LA ARQUITECTURA DEL PLATO
Un artículo donde Mauricio Silva nos hace ver la relación entre el sabor, la construcción y el aspecto visual de un plato. Ingredientes infalibles para impactar los sentidos.
La comida entra por los ojos: la vista se detiene en el contenido del plato, sus colores, formas, texturas, altura y, por supuesto, en la vajilla que lo contiene. Ahí comienza entonces el gusto de imaginar a qué sabe aquello que vemos.
“¡Ups, se me cayó la tarta de limón!”
Así se llama un plato emblemático del que fuera, hasta hace un año, el mejor restaurante del mundo (según el listado San Pellegrino): La Osteria Francescana, de Massimo Bottura.
La historia dice que, poco más de un lustro atrás, en pleno voleo de servicio, una tarta de limón cayó al suelo en la cocina de Bottura y aquella imagen del postre estropeado –y el plato roto– le pareció tan atractiva al cocinero italiano que, desde entonces, decidió servirlo así. Mandó a hacer platos que parecen rotos y a la tarta, apenas sale del horno, le dan tres golpes antes de servirla en la mesa. Romper la armonía para generar suceso. ¡Y lo logró! Es su postre más famoso. Un golpe de estética.
Tuve la inmensa fortuna de visitar ese local y de probar la bendita tarta y sí, en efecto, el impacto decorativo es la mitad de este alimento. Y vi cómo todos los demás comensales disfrutaban el pastel con la misma mezcla de gozo y complicidad que la mía. Una especie de chiste sobre la deconstrucción de los platos. Pero más allá de la broma, está claro que para Bottura, como para todos los chefs contemporáneos (Joan Roca, Ferran Adrià, René Redzepi y nuestra artista Leo Espinosa), el cómo se ve el plato es igual
de importante al cómo sabe. En otras palabras, la arquitectura en un plato hoy –y siempre lo ha sido– es tan importante como la misma técnica de cocción. Como un edificio, va de lo estructural, pasando por lo estético, para llegar a lo funcional. Que su forma y su color den tanto placer como su gusto y su textura.

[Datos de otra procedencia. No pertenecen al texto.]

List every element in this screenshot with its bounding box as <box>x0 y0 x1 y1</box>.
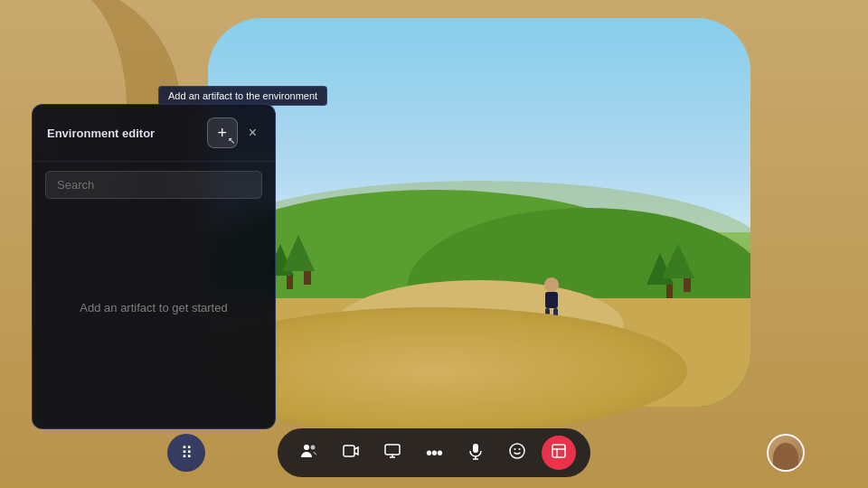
people-button[interactable] <box>292 436 326 470</box>
user-avatar-button[interactable] <box>767 434 805 472</box>
svg-point-25 <box>514 448 516 450</box>
artifacts-icon <box>550 442 568 464</box>
svg-rect-10 <box>666 285 673 298</box>
svg-rect-19 <box>344 446 354 456</box>
avatar-figure <box>773 443 798 470</box>
people-icon <box>300 442 318 464</box>
more-dots-icon: ••• <box>426 443 442 464</box>
svg-rect-14 <box>545 292 558 308</box>
svg-rect-6 <box>287 276 293 289</box>
screen-share-button[interactable] <box>375 436 410 470</box>
panel-title: Environment editor <box>47 127 155 140</box>
plus-icon: + <box>217 124 227 143</box>
environment-editor-panel: Environment editor + ↖ × Add an artifact… <box>32 104 276 429</box>
svg-rect-20 <box>385 445 400 455</box>
avatar-preview <box>769 436 803 470</box>
artifacts-button[interactable] <box>542 436 576 470</box>
add-artifact-button[interactable]: + ↖ <box>207 117 238 148</box>
svg-rect-12 <box>684 278 691 292</box>
media-button[interactable] <box>334 436 368 470</box>
svg-rect-27 <box>552 445 565 457</box>
panel-actions: + ↖ × <box>207 117 260 148</box>
toolbar: ••• <box>278 428 590 477</box>
search-input[interactable] <box>45 171 262 199</box>
svg-point-24 <box>510 444 524 458</box>
search-section <box>33 162 275 208</box>
panel-header: Environment editor + ↖ × <box>33 105 275 162</box>
emoji-icon <box>508 442 526 464</box>
svg-point-17 <box>304 445 309 450</box>
empty-state-message: Add an artifact to get started <box>33 208 275 407</box>
svg-point-18 <box>311 446 316 450</box>
emoji-button[interactable] <box>500 436 534 470</box>
media-icon <box>342 442 360 464</box>
apps-button[interactable]: ⠿ <box>167 434 205 472</box>
svg-rect-8 <box>304 271 311 285</box>
mic-icon <box>467 442 485 464</box>
mic-button[interactable] <box>458 436 493 470</box>
cursor-icon: ↖ <box>228 136 235 145</box>
close-panel-button[interactable]: × <box>245 122 260 144</box>
more-button[interactable]: ••• <box>417 436 451 470</box>
svg-point-26 <box>519 448 521 450</box>
svg-point-13 <box>544 277 559 292</box>
apps-grid-icon: ⠿ <box>181 443 193 463</box>
screen-share-icon <box>383 442 401 464</box>
svg-rect-21 <box>473 444 478 453</box>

“Lo importante no es lo que se come, sino cómo se come”, dijo el filósofo Epicteto en el siglo I. Hablaba de la belleza en el comer. Y siempre fue y será así. François Vatel (París, 1631 – Chantilly, 1671), cocinero y maitre, no solo se hizo famoso por haber inventado la crema chantillí, sino que elevó la estética de la comida a niveles insospechados: sus banquetes –de dos o tres días– pasaban de ser cuadros enormes a performances exuberantes; y sus platos eran, sin más, pequeñas pinturas repletas de sabor.
Desde entonces, todas las escuelas de la cocina mundial han puesto el mismo empeño en la cocinada como en la ‘emplatada’. Unos más generosos que otros, unos más ‘artistas’ que otros, pero siempre con un condicionante: la comida entra por los ojos.
Ya lo dijo el pintor catalán Joan Miró: “Un cocinero se convierte en artista cuando tiene cosas que decir a través de sus platos, como un pintor en un cuadro”. Al fin y al cabo, en ambos casos, se trata de inspiración, armonía y equilibrio.